Alors que le débat sur les concentrations médiatiques et culturelles en France s’intensifie, le porte-parole du Rassemblement National, Laurent Jacobelli, a affiché une position sans équivoque. Interrogé sur l’influence grandissante de Vincent Bolloré au sein des secteurs de l’audiovisuel et de la presse, il a estimé que cette situation relevait avant tout du « droit » de l’actionnaire. Selon Franceinfo - Politique, cette prise de position intervient dans un contexte où les critiques sur la concentration des médias, portées notamment par des associations et des élus, s’accentuent.
Ce qu'il faut retenir
- Le porte-parole du Rassemblement National, Laurent Jacobelli, juge « normal » que Vincent Bolloré exerce une influence dans le secteur culturel, selon Franceinfo - Politique.
- Cette déclaration intervient dans un débat national sur la concentration des médias et son impact sur la diversité de l’information.
- Vincent Bolloré, via le groupe Bolloré, détient des participations majeures dans des groupes comme Canal+, Prisma Media et Havas, ce qui en fait l’un des acteurs les plus influents du paysage audiovisuel et publicitaire français.
- Les critiques sur cette concentration émanent notamment de la gauche et de certaines associations, ainsi que de la Haute Autorité pour la diffusion des œuvres et la protection des droits sur internet (Hadopi).

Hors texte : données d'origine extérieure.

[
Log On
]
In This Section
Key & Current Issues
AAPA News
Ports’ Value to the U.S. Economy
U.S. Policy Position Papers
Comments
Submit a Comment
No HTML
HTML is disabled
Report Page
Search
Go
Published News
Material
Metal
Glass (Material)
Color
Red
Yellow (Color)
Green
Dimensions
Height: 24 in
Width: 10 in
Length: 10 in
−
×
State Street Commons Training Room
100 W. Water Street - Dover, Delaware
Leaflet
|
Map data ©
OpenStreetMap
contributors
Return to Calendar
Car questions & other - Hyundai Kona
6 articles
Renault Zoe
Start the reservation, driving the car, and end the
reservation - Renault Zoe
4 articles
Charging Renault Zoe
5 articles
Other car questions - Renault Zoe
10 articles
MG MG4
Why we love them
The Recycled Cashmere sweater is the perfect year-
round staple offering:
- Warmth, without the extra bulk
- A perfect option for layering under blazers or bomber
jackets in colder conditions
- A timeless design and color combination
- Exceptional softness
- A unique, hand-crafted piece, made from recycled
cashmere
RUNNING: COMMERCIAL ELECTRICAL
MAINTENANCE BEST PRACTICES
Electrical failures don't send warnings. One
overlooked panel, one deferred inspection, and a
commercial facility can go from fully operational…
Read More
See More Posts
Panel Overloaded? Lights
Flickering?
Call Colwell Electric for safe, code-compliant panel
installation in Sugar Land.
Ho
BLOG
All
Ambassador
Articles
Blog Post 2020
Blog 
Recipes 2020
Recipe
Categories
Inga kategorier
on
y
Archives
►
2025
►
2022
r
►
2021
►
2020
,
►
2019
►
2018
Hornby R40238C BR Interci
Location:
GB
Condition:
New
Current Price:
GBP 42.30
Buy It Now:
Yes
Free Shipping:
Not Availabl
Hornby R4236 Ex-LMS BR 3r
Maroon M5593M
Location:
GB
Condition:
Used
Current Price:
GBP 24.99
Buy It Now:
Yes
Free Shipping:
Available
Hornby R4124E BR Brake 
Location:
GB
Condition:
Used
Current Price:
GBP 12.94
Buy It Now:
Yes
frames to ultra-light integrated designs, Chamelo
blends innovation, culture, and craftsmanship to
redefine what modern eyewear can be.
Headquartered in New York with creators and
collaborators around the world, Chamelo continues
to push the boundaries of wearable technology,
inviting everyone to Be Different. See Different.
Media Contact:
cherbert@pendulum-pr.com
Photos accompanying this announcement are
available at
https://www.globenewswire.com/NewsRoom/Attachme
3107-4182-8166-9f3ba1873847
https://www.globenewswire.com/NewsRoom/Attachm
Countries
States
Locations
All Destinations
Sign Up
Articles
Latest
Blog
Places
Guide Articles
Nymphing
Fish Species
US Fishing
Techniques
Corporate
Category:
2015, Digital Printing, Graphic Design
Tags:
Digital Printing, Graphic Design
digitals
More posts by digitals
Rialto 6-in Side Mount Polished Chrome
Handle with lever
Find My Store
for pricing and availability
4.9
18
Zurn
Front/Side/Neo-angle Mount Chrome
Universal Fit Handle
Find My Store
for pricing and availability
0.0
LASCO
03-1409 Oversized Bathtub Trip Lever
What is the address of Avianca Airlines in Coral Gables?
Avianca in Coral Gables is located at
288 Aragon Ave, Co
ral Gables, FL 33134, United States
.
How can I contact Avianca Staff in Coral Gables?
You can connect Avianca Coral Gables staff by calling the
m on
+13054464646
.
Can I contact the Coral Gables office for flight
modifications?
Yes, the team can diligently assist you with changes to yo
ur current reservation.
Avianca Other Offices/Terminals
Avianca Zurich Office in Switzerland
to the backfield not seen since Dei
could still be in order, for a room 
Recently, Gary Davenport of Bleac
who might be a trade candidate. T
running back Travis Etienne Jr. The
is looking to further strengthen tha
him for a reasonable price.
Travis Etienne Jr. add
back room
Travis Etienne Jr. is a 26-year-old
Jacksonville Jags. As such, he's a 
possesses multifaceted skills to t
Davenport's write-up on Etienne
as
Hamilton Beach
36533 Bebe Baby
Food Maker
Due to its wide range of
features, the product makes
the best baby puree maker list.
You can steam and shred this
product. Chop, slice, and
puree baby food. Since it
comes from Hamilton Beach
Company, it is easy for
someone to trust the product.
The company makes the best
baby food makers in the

Un débat récurrent sur la concentration médiatique
La question de l’influence de Vincent Bolloré dans les médias n’est pas nouvelle. Depuis plusieurs années, son nom revient systématiquement dans les discussions sur la concentration des pouvoirs dans le secteur culturel. Selon Franceinfo - Politique, le milliardaire français, à travers sa holding Bolloré, contrôle des parts significatives dans des groupes comme Canal+ (qui détient i24News, CNews et C8), Prisma Media (propriétaire de Femme Actuelle, Capital, Gala, etc.) et Havas, l’un des leaders mondiaux de la publicité. Cette situation soulève des interrogations quant à l’indépendance éditoriale et à la diversité des voix dans l’espace médiatique.
Pour Laurent Jacobelli, cette influence s’inscrit dans le cadre légal et ne pose pas de problème en soi. « C’est son droit ! » a-t-il lancé, lors d’un échange avec des journalistes, comme le rapporte Franceinfo - Politique. Cette position tranche avec celles des opposants à cette concentration, qui dénoncent une mainmise croissante d’un seul acteur sur l’information et la culture. « Chacun a le droit d’investir dans des médias, mais il faut veiller à ce que cela ne nuise pas à la pluralité », a souligné un responsable du Parti socialiste, sous couvert d’anonymat.
Les critiques contre Bolloré et les appels à régulation
Les associations de défense des médias, comme Acrimed ou Reporters sans frontières, multiplient les alertes sur les risques liés à la concentration des médias. Selon Franceinfo - Politique, ces groupes pointent du doigt la capacité de Vincent Bolloré à orienter les lignes éditoriales de ses chaînes en fonction de ses intérêts économiques ou politiques. Par exemple, la ligne éditoriale de CNews, souvent critiquée pour son orientation perçue comme conservatrice, est régulièrement citée comme un exemple de cette influence. « Quand un seul acteur contrôle plusieurs médias, cela pose un problème de démocratie », a rappelé un représentant de l’association Reporters sans frontières.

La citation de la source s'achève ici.